Operational inefficiency must be reduced, but it’s not clear who in the ecosystem should take the lead in several areas, said Senior Mgr.-Risk & Advisory Services Sanjaya Krishna. The ecosystem includes content creators (artists, developers), owners and providers (labels, studios), carriers (wireless and broadband networks), aggregators (go-betweens like InfoSpace), 3rd-party hosting and charging platforms (like QPass), and off- portal operators that provide content outside the wireless carriers’ “walled garden.”
Data exchange standards between the players are “very minimal,” Krishna said. Asked who can best manage functions like wholesale billing, he said for the digital content industry there’s “really nothing like” the 3rd- party firms that handle telecom roaming records, and such support functions would be much appreciated by carriers and owners. Such “clearinghouses” are “certainly not a slam dunk… but an opportunity to bring some order among all these players,” he added. Other operational challenges include verifying that displayed rates for content on the screen match the billing system rates, deactivating time-limited purchased content when it’s supposed to expire, and identifying glitchy transactions so consumers aren’t charged and owners aren’t paid, Krishna said. “Certainly the revenues are growing,” but the interaction between players is “still not as robust as it probably will be a few years from now,” he said. Of the presentation’s questions, poll participants were most divided on who should take the lead on standards development, running from 27% for owners to 38% for 3rd parties. The Internet Protocol Detail Record Organization is working to overcome this divide, Krishna added.

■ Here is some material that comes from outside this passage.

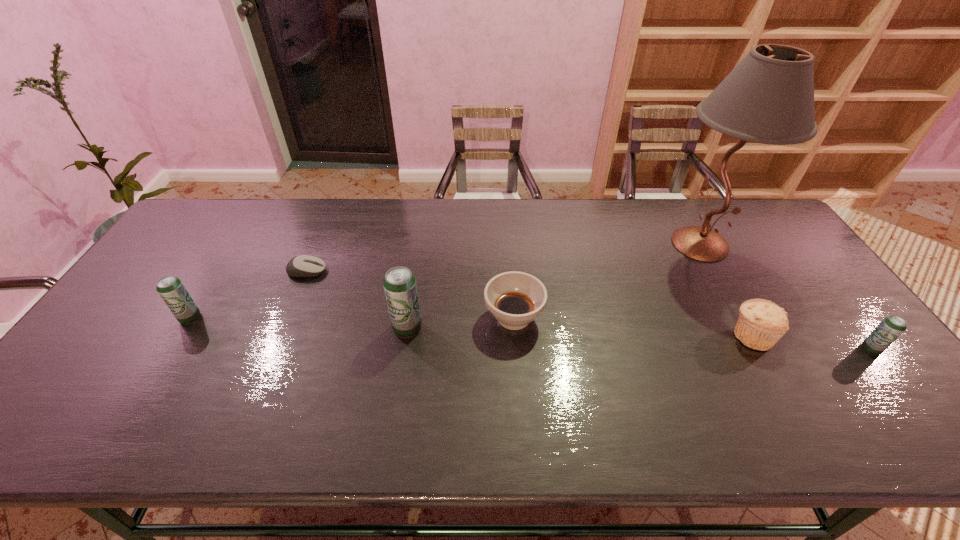 If we want them evenly spaced by inserting an extra beer_can among them, please locate a free spot for this new beer_can. Please provide its 2D coordinates. Your answer should be formatted as a tuple, i.e. [(x, y)], where the tuple contains the x and y coordinates of a point satisfying the conditions above.

[(634, 338)]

“Purpose-made content for distribution to mobile devices” or IP-enabled devices will grow quickly, Larson said. The insertion points for advertising within TV programs are obsolete in an on-demand IP world: “Content can follow a natural duration based on the content itself,” such as 30-sec. video clips and 3-min. music videos. But owners and carriers need to keep in mind the target device for content, as most users won’t spend 2 hours watching a movie on a small screen, he added.
Digital rights management (DRM) will open vast new markets for content, the analysts predicted. “Without some form of tracking and monitoring… there’s no business model that can work,” Larson said: DRM “will play a huge role for new distribution models.” By targeting consumers with varying prices for different content, privileges and conveniences, all regulated by DRM, businesses can foster “the personal, one-to-one connection with the consumer.” “Phased release” -- letting someone pay more for content ahead of its official release date -- is one such example in early use, he said. A quarter of poll participants said their firms were using DRM in some form.
Long kicked around as a transformative principle, “superdistribution” will further improve efficiency and consumer loyalty for all players, Larson said. A sort of regulated peer-to-peer (P2P) system, superdistribution lets users buy content and share it with a handful of people in preview form, who can then buy a license to keep the content for future access: “The power of a referral market for a viral market… is one of the most effective ways of distributing information and content,” and needs “no incremental marketing to reach consumers.” Network and device support are in the way for now: “We need to work out a few fine-tunings on this,” Larson said.
The urge to come out on top among competitors is winning out over efforts at collaboration, analysts said, and poll participants agreed (62%). The Motorola Rokr phone with iTunes, largely a market flop, showed the damage that competition -- in this case, between carriers that want to sell their own content, and owners that want customers to use their content on multiple platforms -- can wreak on a potentially revolutionary product. Collaboration should become more common as players find their core strengths in fluid markets, Larson said.